My ex partner is now married – should I be getting more?

Hello I’m wondering if since my partner has got married if he should pay a different amount of matinencee to me, he has remarried and has our daughter at weekends, and they have the wife’s child living with them. Does anything change?

17 thoughts on “My ex partner is now married – should I be getting more?

  1. Simple answer is no. They don’t take partners income into consideration. That’s like saying if you get remarried should he pay less ???
    Fair is fair kids only have 2 parents not 3 or 4
    Hope this answers your question

  2. To you??? If anything, he will pay less due to a child living with them. So, by all means, contact CSA. Your greed will only backfire.

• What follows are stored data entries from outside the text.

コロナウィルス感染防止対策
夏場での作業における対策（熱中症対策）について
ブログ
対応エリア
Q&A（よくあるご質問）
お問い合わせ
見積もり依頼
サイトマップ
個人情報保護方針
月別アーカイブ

    And that money is your daughter’s, not yours. Yet another example of how a PWC thinks.

  3. Indeed NO
    Why the hell should his partner support you as well as the kids father.cheeky so and so…and yes …how bout you getting a new partner earning a good salary…you feel hard done by if the CSA took his salary into consideriation and deciding your ex should pay you less.
    Gonk

  4. Maintenance might reduce if the child has newly moved into the NRP’s household and not been taken in to account previously.

  5. You may find that you should be getting less. When my partner moved in with us and his ex contacted the CSA, they made an allowance from his salary for the 2 kids he lives with (who are not his), before taking off the percentage for her/their child from his salary, and when our own child is born next month, the CSA have said this will be lowered again for his other child with his ex.

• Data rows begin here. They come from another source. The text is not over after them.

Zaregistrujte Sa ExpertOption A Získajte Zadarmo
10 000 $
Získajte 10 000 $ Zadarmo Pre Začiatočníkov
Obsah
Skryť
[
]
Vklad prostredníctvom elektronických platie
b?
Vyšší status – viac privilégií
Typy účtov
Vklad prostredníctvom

  6. The title of this post is misleading!?!?!?

    She is not asking if she should get more money, she is asking if the amount should change given the fact that her ex has got married and has a child living with him as well as the child that lives with her…

    It’s statements like the title that get peoples backs up and cause trouble on this website…. :-/

  7. @ Sally, fair comment and for once I will agree with you.

    @ Emma, the poster of this thread, the answer is twofold, subject to which rules your case is on, If your case is pre April 2003 and the ex’s wife is working and subject to how he was assessed in the first place with housing costs etc, then there is a possibility maintenance will go up.
    If the case started after April 2003 and subject to the circumstances at the initial time of calculation, then there is a fair chance that maintenance will now reduce.

    So as Sally has stated, there is really to little info provided in order for adefinitive answer to your question.